[DATA SHOWN — start]

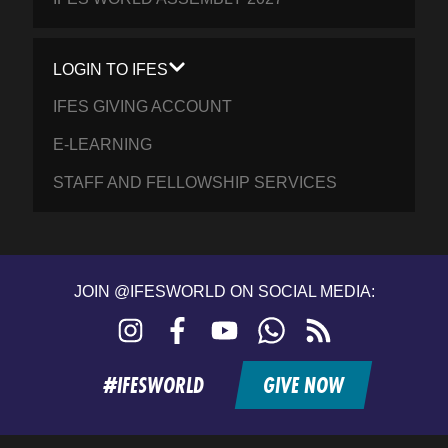
LOGIN TO IFES
IFES GIVING ACCOUNT
E-LEARNING
STAFF AND FELLOWSHIP SERVICES
JOIN @IFESWORLD ON SOCIAL MEDIA:
Instagram
Facebook
YouTube
WhatsApp
RSS
feed
#IFESWORLD
GIVE NOW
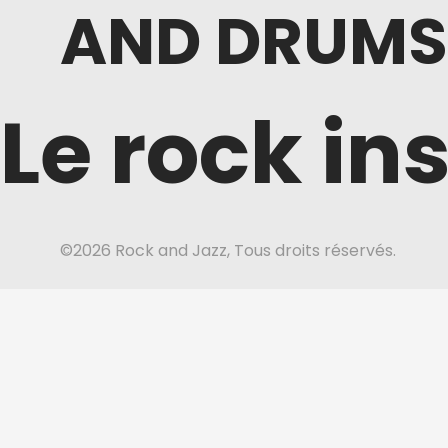
AND DRUMS
Le rock in
©2026 Rock and Jazz, Tous droits réservés.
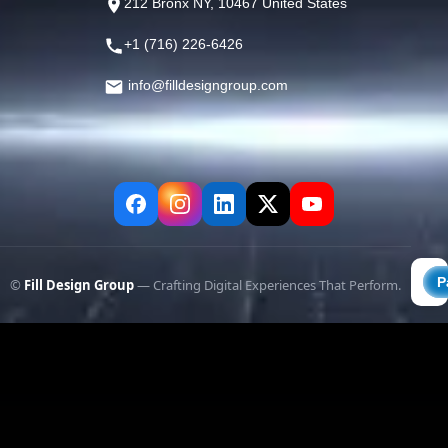
212 Bronx NY, 10467 United States
+1 (716) 226-6426
info@filldesigngroup.com
©
Fill Design Group
— Crafting Digital Experiences That Perform.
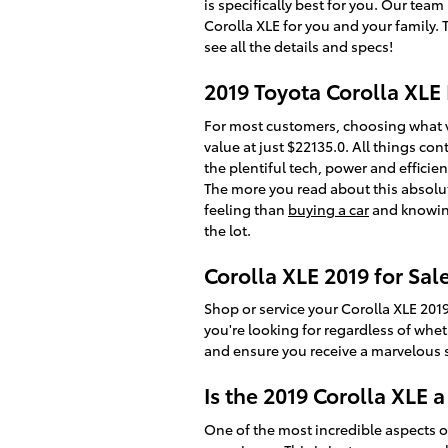
is specifically best for you. Our tea
Corolla XLE for you and your family. 
see all the details and specs!
2019 Toyota Corolla XLE 
For most customers, choosing what ve
value at just $22135.0. All things co
the plentiful tech, power and efficie
The more you read about this absolute
feeling than
buying a car
and knowing
the lot.
Corolla XLE 2019 for Sa
Shop or service your Corolla XLE 201
you're looking for regardless of whe
and ensure you receive a marvelous s
Is the 2019 Corolla XLE 
One of the most incredible aspects o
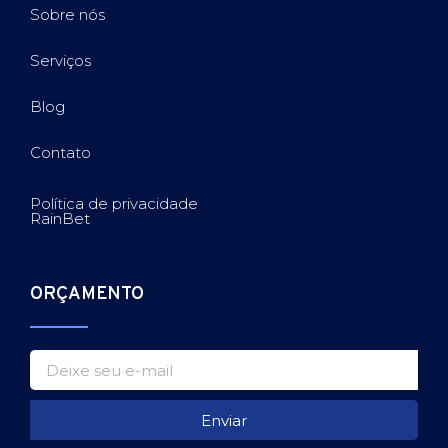
Sobre nós
Serviços
Blog
Contato
Política de privacidade
RainBet
ORÇAMENTO
Enviar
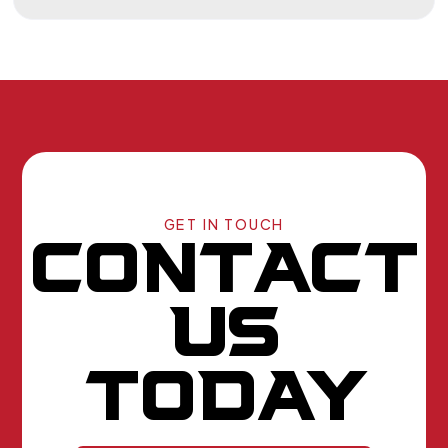
GET IN TOUCH
CONTACT
US
TODAY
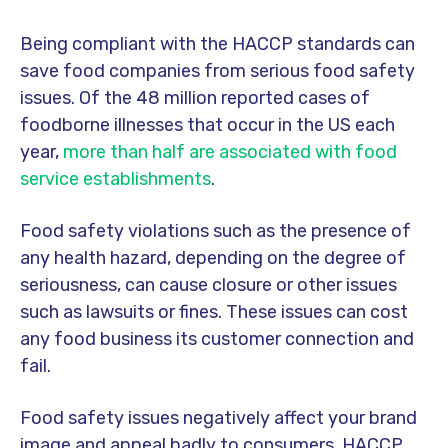
Being compliant with the HACCP standards can
save food companies from serious food safety
issues. Of the 48 million reported cases of
foodborne illnesses that occur in the US each
year,
more than half are associated with food
service establishments
.
Food safety violations such as the presence of
any health hazard, depending on the degree of
seriousness, can cause closure or other issues
such as lawsuits or fines. These issues can cost
any food business its customer connection and
fail.
Food safety issues negatively affect your brand
image and appeal badly to consumers. HACCP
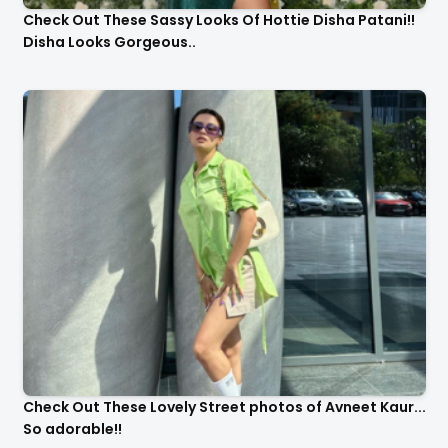
Check Out These Sassy Looks Of Hottie Disha Patani!!
Disha Looks Gorgeous..
Check Out These Lovely Street photos of Avneet Kaur...
So adorable!!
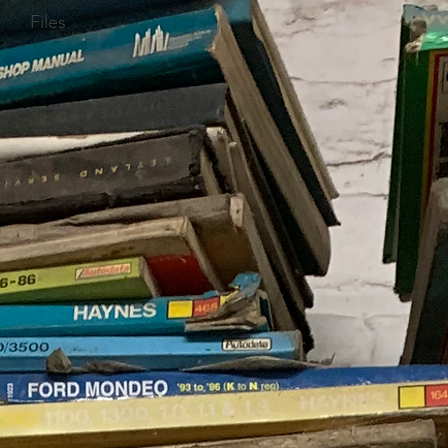
Files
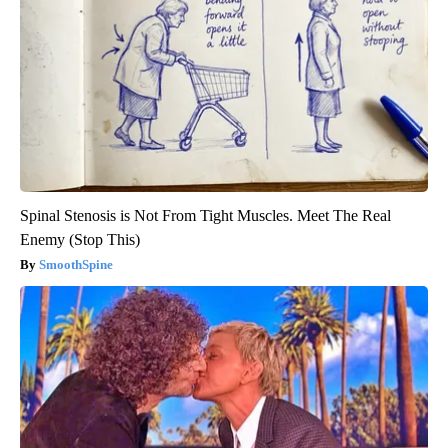
Spinal Stenosis is Not From Tight Muscles. Meet The Real
Enemy (Stop This)
SmoothSpine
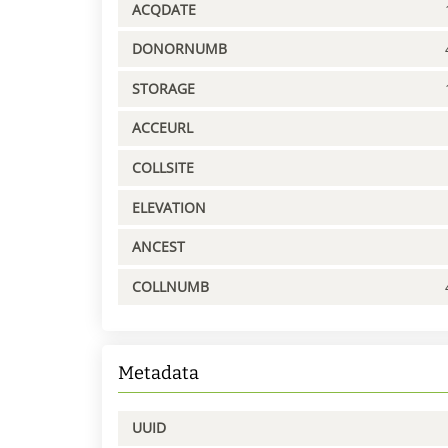
ACQDATE
DONORNUMB
STORAGE
ACCEURL
COLLSITE
ELEVATION
ANCEST
COLLNUMB
Metadata
UUID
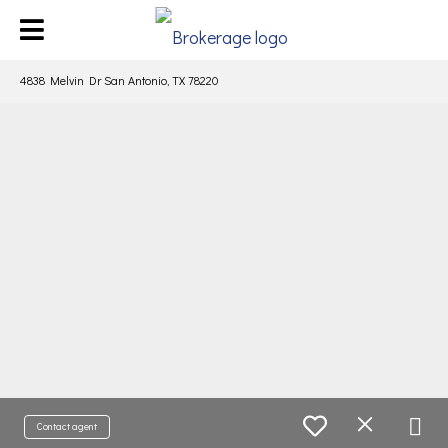
4838 Melvin Dr San Antonio, TX 78220
Contact agent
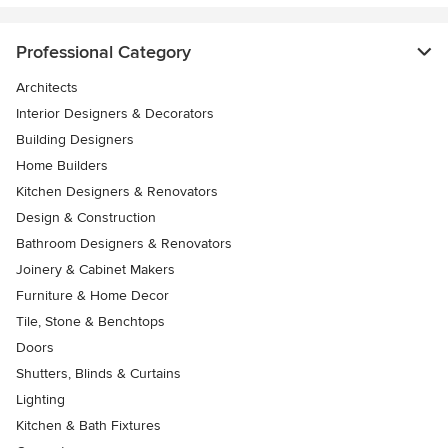
Professional Category
Architects
Interior Designers & Decorators
Building Designers
Home Builders
Kitchen Designers & Renovators
Design & Construction
Bathroom Designers & Renovators
Joinery & Cabinet Makers
Furniture & Home Decor
Tile, Stone & Benchtops
Doors
Shutters, Blinds & Curtains
Lighting
Kitchen & Bath Fixtures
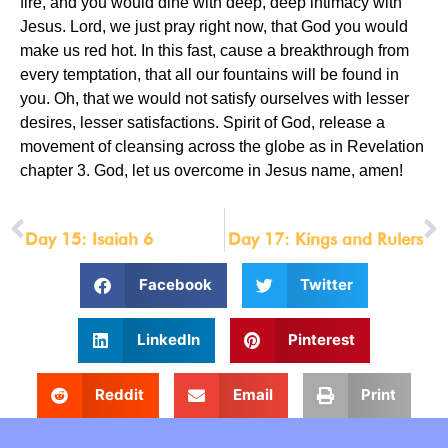
fire, and you would dine with deep, deep intimacy with
Jesus. Lord, we just pray right now, that God you would
make us red hot. In this fast, cause a breakthrough from
every temptation, that all our fountains will be found in
you. Oh, that we would not satisfy ourselves with lesser
desires, lesser satisfactions. Spirit of God, release a
movement of cleansing across the globe as in Revelation
chapter 3. God, let us overcome in Jesus name, amen!
PREVIOUS
NEXT
Day 15: Isaiah 6
Day 17: Kings and Rulers
Facebook
Twitter
LinkedIn
Pinterest
Reddit
Email
Print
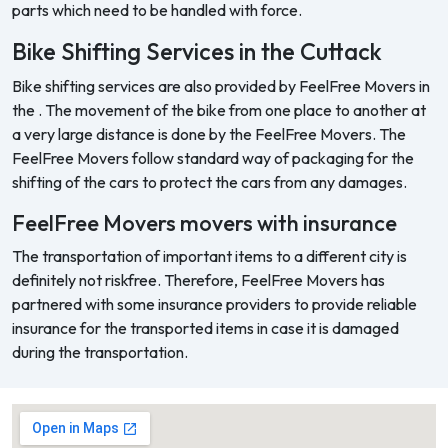
parts which need to be handled with force.
Bike Shifting Services in the Cuttack
Bike shifting services are also provided by FeelFree Movers in
the . The movement of the bike from one place to another at
a very large distance is done by the FeelFree Movers. The
FeelFree Movers follow standard way of packaging for the
shifting of the cars to protect the cars from any damages.
FeelFree Movers movers with insurance
The transportation of important items to a different city is
definitely not riskfree. Therefore, FeelFree Movers has
partnered with some insurance providers to provide reliable
insurance for the transported items in case it is damaged
during the transportation.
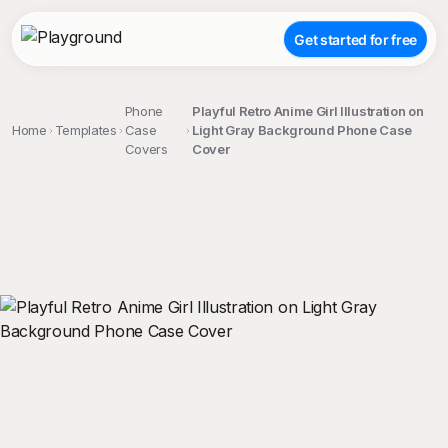
Get started for free
Phone
Playful Retro Anime Girl Illustration on
Home
Templates
Case
Light Gray Background Phone Case
Covers
Cover
;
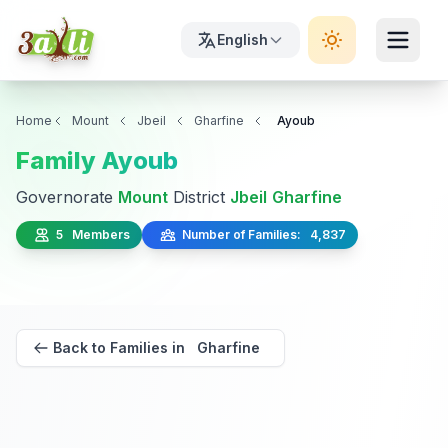
English
Home
Mount
Jbeil
Gharfine
Ayoub
Family Ayoub
Governorate
Mount
District
Jbeil
Gharfine
5 Members
Number of Families: 4,837
Back to Families in Gharfine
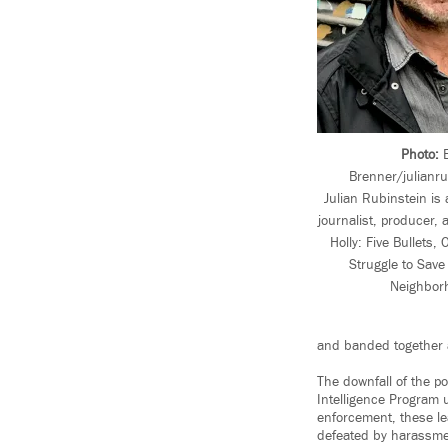
Photo:
E
Brenner/julianr
Julian Rubinstein is
journalist, producer,
Holly: Five Bullets
Struggle to Sav
Neighbor
and banded together a
The downfall of the po
Intelligence Program 
enforcement, these le
defeated by harassme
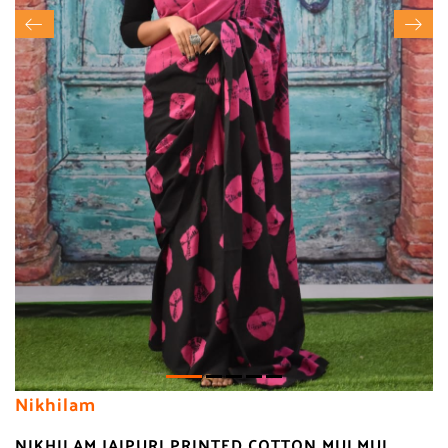
Nikhilam
NIKHILAM JAIPURI PRINTED COTTON MULMUL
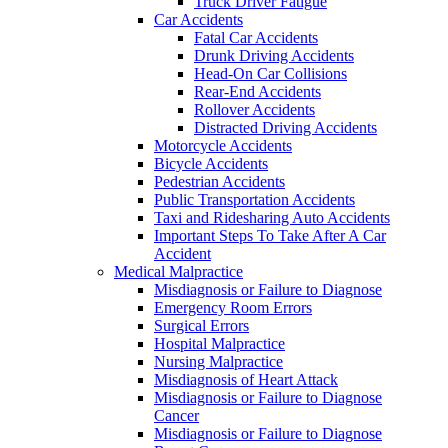
Truck Driver Fatigue
Car Accidents
Fatal Car Accidents
Drunk Driving Accidents
Head-On Car Collisions
Rear-End Accidents
Rollover Accidents
Distracted Driving Accidents
Motorcycle Accidents
Bicycle Accidents
Pedestrian Accidents
Public Transportation Accidents
Taxi and Ridesharing Auto Accidents
Important Steps To Take After A Car
Accident
Medical Malpractice
Misdiagnosis or Failure to Diagnose
Emergency Room Errors
Surgical Errors
Hospital Malpractice
Nursing Malpractice
Misdiagnosis of Heart Attack
Misdiagnosis or Failure to Diagnose
Cancer
Misdiagnosis or Failure to Diagnose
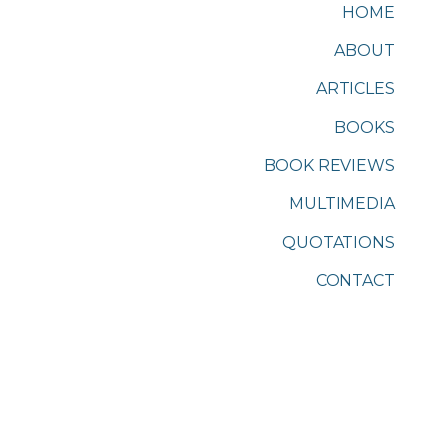
HOME
ABOUT
ARTICLES
BOOKS
BOOK REVIEWS
MULTIMEDIA
QUOTATIONS
CONTACT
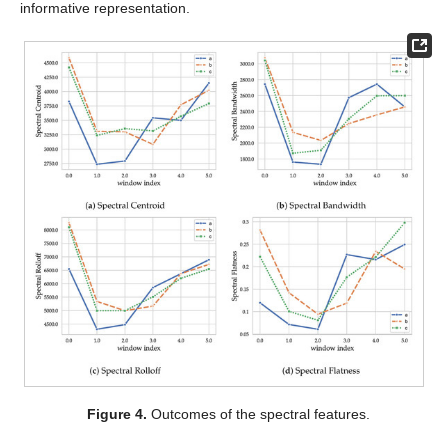
informative representation.
Figure 4.
Outcomes of the spectral features.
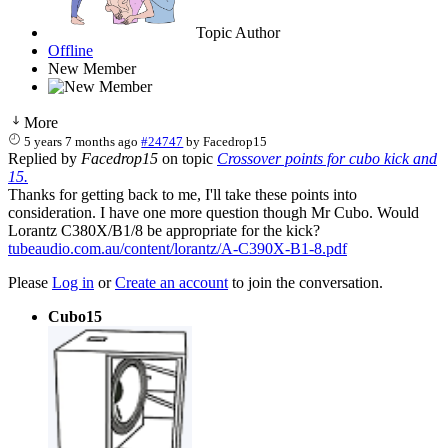
Topic Author
Offline
New Member
More
5 years 7 months ago
#24747
by
Facedrop15
Replied by
Facedrop15
on topic
Crossover points for cubo kick and
15.
Thanks for getting back to me, I'll take these points into
consideration. I have one more question though Mr Cubo. Would
Lorantz C380X/B1/8 be appropriate for the kick?
tubeaudio.com.au/content/lorantz/A-C390X-B1-8.pdf
Please
Log in
or
Create an account
to join the conversation.
Cubo15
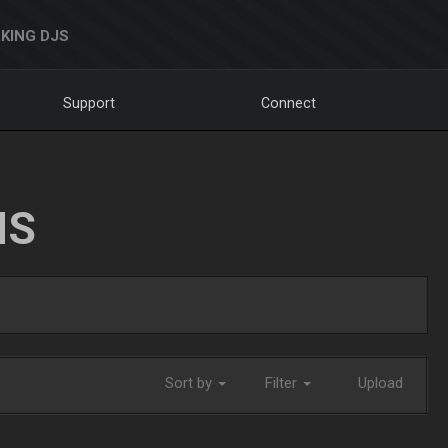
KING DJS
Support
Connect
NS
Sort by
Filter
Upload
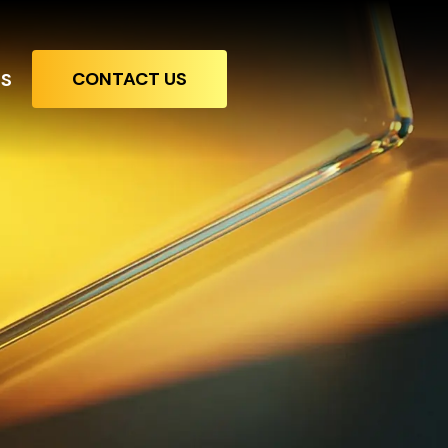
CONTACT US
TS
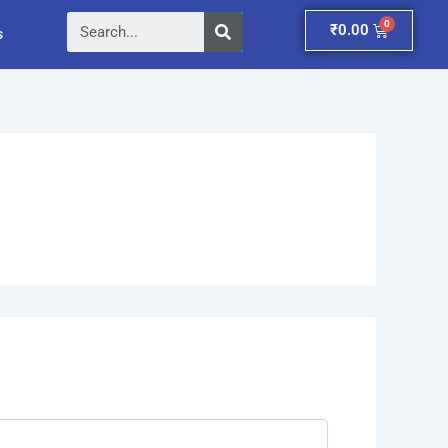
Search
Cart
₹
0.00
s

[DATA SHOWN — finish]

Leaving out only the pictures, reproduce the listing exactly.

**SOLUTION:**
LOGIN TO IFES
IFES GIVING ACCOUNT
E-LEARNING
STAFF AND FELLOWSHIP SERVICES
JOIN @IFESWORLD ON SOCIAL MEDIA:
Instagram
Facebook
YouTube
WhatsApp
RSS
feed
#IFESWORLD
GIVE NOW
AND DRUMS
Le rock in
©2026 Rock and Jazz, Tous droits réservés.
212 Bronx NY, 10467 United States
+1 (716) 226-6426
info@filldesigngroup.com
©
Fill Design Group
— Crafting Digital Experiences That Perform.
is specifically best for you. Our tea
Corolla XLE for you and your family. 
see all the details and specs!
2019 Toyota Corolla XLE 
For most customers, choosing what ve
value at just $22135.0. All things co
the plentiful tech, power and efficie
The more you read about this absolute
feeling than
buying a car
and knowing
the lot.
Corolla XLE 2019 for Sa
Shop or service your Corolla XLE 201
you're looking for regardless of whe
and ensure you receive a marvelous s
Is the 2019 Corolla XLE 
One of the most incredible aspects o
Sobre nós
Serviços
Blog
Contato
Política de privacidade
RainBet
ORÇAMENTO
Enviar
GET IN TOUCH
CONTACT
US
TODAY
Being compliant with the HACCP standards can
save food companies from serious food safety
issues. Of the 48 million reported cases of
foodborne illnesses that occur in the US each
year,
more than half are associated with food
service establishments
.
Food safety violations such as the presence of
any health hazard, depending on the degree of
seriousness, can cause closure or other issues
such as lawsuits or fines. These issues can cost
any food business its customer connection and
fail.
Food safety issues negatively affect your brand
image and appeal badly to consumers. HACCP
Check Out These Sassy Looks Of Hottie Disha Patani!!
Disha Looks Gorgeous..
Check Out These Lovely Street photos of Avneet Kaur...
So adorable!!
Files
Spinal Stenosis is Not From Tight Muscles. Meet The Real
Enemy (Stop This)
SmoothSpine
ACQDATE
DONORNUMB
STORAGE
ACCEURL
COLLSITE
ELEVATION
ANCEST
COLLNUMB
Metadata
UUID
4838 Melvin Dr San Antonio, TX 78220
Contact agent
Professional Category
Architects
Interior Designers & Decorators
Building Designers
Home Builders
Kitchen Designers & Renovators
Design & Construction
Bathroom Designers & Renovators
Joinery & Cabinet Makers
Furniture & Home Decor
Tile, Stone & Benchtops
Doors
Shutters, Blinds & Curtains
Lighting
Kitchen & Bath Fixtures
fire, and you would dine with deep, deep intimacy with
Jesus. Lord, we just pray right now, that God you would
make us red hot. In this fast, cause a breakthrough from
every temptation, that all our fountains will be found in
you. Oh, that we would not satisfy ourselves with lesser
desires, lesser satisfactions. Spirit of God, release a
movement of cleansing across the globe as in Revelation
chapter 3. God, let us overcome in Jesus name, amen!
PREVIOUS
NEXT
Day 15: Isaiah 6
Day 17: Kings and Rulers
Facebook
Twitter
LinkedIn
Pinterest
Reddit
Email
Print
parts which need to be handled with force.
Bike Shifting Services in the Cuttack
Bike shifting services are also provided by FeelFree Movers in
the . The movement of the bike from one place to another at
a very large distance is done by the FeelFree Movers. The
FeelFree Movers follow standard way of packaging for the
shifting of the cars to protect the cars from any damages.
FeelFree Movers movers with insurance
The transportation of important items to a different city is
definitely not riskfree. Therefore, FeelFree Movers has
partnered with some insurance providers to provide reliable
insurance for the transported items in case it is damaged
during the transportation.
Get started for free
Phone
Playful Retro Anime Girl Illustration on
Home
Templates
Case
Light Gray Background Phone Case
Covers
Cover
;
English
Home
Mount
Jbeil
Gharfine
Ayoub
Family Ayoub
Governorate
Mount
District
Jbeil
Gharfine
5 Members
Number of Families: 4,837
Back to Families in Gharfine
Photo:
E
Brenner/julianr
Julian Rubinstein is
journalist, producer,
Holly: Five Bullets
Struggle to Sav
Neighbor
and banded together a
The downfall of the po
Intelligence Program 
enforcement, these le
defeated by harassme
Nikhilam
NIKHILAM JAIPURI PRINTED COTTON MULMUL
Truck Driver Fatigue
Car Accidents
Fatal Car Accidents
Drunk Driving Accidents
Head-On Car Collisions
Rear-End Accidents
Rollover Accidents
Distracted Driving Accidents
Motorcycle Accidents
Bicycle Accidents
Pedestrian Accidents
Public Transportation Accidents
Taxi and Ridesharing Auto Accidents
Important Steps To Take After A Car
Accident
Medical Malpractice
Misdiagnosis or Failure to Diagnose
Emergency Room Errors
Surgical Errors
Hospital Malpractice
Nursing Malpractice
Misdiagnosis of Heart Attack
Misdiagnosis or Failure to Diagnose
Cancer
Misdiagnosis or Failure to Diagnose
HOME
ABOUT
ARTICLES
BOOKS
BOOK REVIEWS
MULTIMEDIA
QUOTATIONS
CONTACT
informative representation.
Figure 4.
Outcomes of the spectral features.
Topic Author
Offline
New Member
More
5 years 7 months ago
#24747
by
Facedrop15
Replied by
Facedrop15
on topic
Crossover points for cubo kick and
15.
Thanks for getting back to me, I'll take these points into
consideration. I have one more question though Mr Cubo. Would
Lorantz C380X/B1/8 be appropriate for the kick?
tubeaudio.com.au/content/lorantz/A-C390X-B1-8.pdf
Please
Log in
or
Create an account
to join the conversation.
Cubo15
KING DJS
Support
Connect
NS
Sort by
Filter
Upload
CONTACT US
TS
Search
Cart
₹
0.00
s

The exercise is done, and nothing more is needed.